Stories
Slash Boxes
Comments
NOTE: use Perl; is on undef hiatus. You can read content, but you can't post it. More info will be forthcoming forthcomingly.

All the Perl that's Practical to Extract and Report

use Perl Log In

Log In

[ Create a new account ]

Aristotle (5147)

Aristotle
  pagaltzis@gmx.de
http://plasmasturm.org/

Blah blah blah blah blah [technorati.com]

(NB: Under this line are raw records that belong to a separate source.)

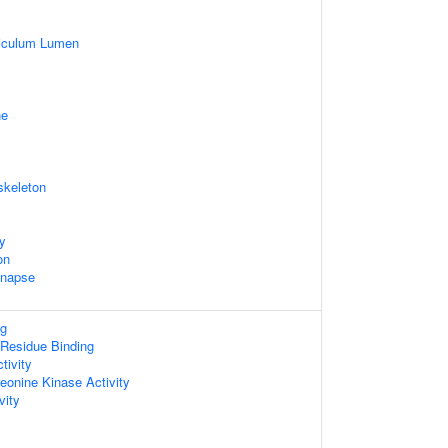
iculum Lumen
ne
skeleton
dy
on
ynapse
ng
Residue Binding
tivity
reonine Kinase Activity
vity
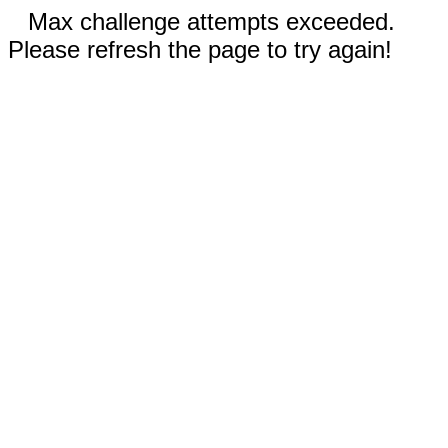
Max challenge attempts exceeded.
Please refresh the page to try again!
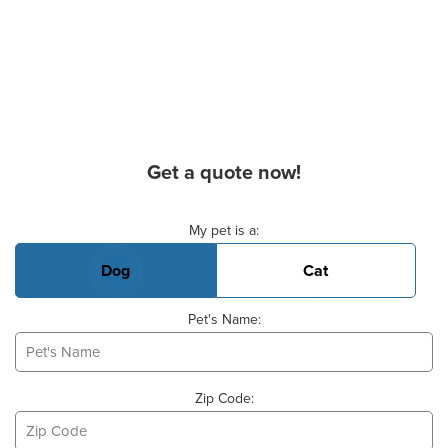
Get a quote now!
Basic Pet Info
My pet is a:
Dog
Cat
Pet's Name:
Zip Code:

Journal of Aristotle (5147)

Thursday April 06, 2006
02:54 PM

Repairing broken documents that mix UTF-8 and ISO-8859-1

[ #29246 ]

A perpetual (if thankfully not too frequent) problem on the web are documents claiming to be encoded in either UTF-8 or ISO-8859-1, but containing characters encoded according to the respective other charset. Such documents will display incorrectly, regardless of which way you look at them. Worse, if the document in question is XML (such as, say, a newsfeed) and claims to be encoded in UTF-8, upset ensues that leads the XML parser to halt and catch fire as soon as it encounters the first invalid byte.

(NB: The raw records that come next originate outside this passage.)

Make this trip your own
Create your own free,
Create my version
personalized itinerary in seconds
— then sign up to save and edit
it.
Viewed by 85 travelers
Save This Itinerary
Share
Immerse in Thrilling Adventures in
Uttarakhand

How does it know? It does because UTF-8 has a very specific way of encoding non-ASCII characters. Encoding non-ASCII characters according to ISO-8859-1 violates this scheme, so their presence is detectable with a very high degree of confidence.

Of course, this can just as soon be used to good advantage. If you start with the working assumption that the primary encoding of a confusedly encoded document is UTF-8, and merely decode and re-encode the byte stream, you can salvage misencoded data by catching any character decoding errors and decoding the offending invalid bytes as ISO-8859-1.

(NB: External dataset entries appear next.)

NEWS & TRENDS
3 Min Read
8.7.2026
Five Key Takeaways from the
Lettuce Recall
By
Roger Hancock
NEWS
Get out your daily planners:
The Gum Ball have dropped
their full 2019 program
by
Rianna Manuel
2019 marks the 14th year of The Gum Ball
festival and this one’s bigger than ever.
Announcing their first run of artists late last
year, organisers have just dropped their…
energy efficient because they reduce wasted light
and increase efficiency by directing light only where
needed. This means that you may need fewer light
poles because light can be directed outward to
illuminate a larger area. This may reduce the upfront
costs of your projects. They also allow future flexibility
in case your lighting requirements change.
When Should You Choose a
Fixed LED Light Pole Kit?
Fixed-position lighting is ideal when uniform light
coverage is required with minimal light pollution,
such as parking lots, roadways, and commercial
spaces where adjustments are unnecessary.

Here’s a Perl script, cleverly called repair-utf8, which implements this approach:

#!/usr/bin/perl
use strict;
use warnings;

use Encode qw( decode FB_QUIET );

binmode STDIN, ':bytes';
binmode STDOUT, ':utf8';

my $out;

while( <> ) {
    $out = '';
    while( length ){
        $out .= decode( "utf-8", $_, FB_QUIET );
        $out .= decode( "iso-8859-1", substr( $_, 0, 1 ), FB_QUIET ) if length;
    }
    print $out;
}

The only non-obvious bit to be aware of here is that when using the FB_QUIET fallback mode, Encode will remove any successfully processed data from the input buffer. The entire script revolves around this behaviour. After the first decode, $_ will be empty if it was successfully decoded. If not, the successfully decoded part at the start of $_ will be returned, and $_ will be truncated from the front up to the offending byte. The second decode is then free to process that. The inner loop will keep running as long as any undecoded input is left, decoding it, if need be, one byte at a time as ISO-8859-1.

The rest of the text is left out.